> _Requirement_
Leave the pictures aside and give back every entry below word for word.
Top of Dataset records
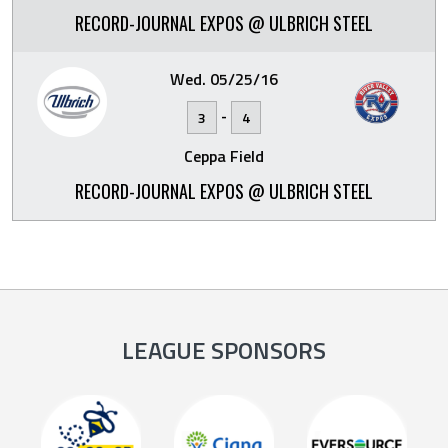
RECORD-JOURNAL EXPOS @ ULBRICH STEEL
Wed. 05/25/16
-
3
4
Ceppa Field
RECORD-JOURNAL EXPOS @ ULBRICH STEEL
LEAGUE SPONSORS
Bottom of Dataset records
> _Answer space_
RECORD-JOURNAL EXPOS @ ULBRICH STEEL
Wed. 05/25/16
-
3
4
Ceppa Field
RECORD-JOURNAL EXPOS @ ULBRICH STEEL
LEAGUE SPONSORS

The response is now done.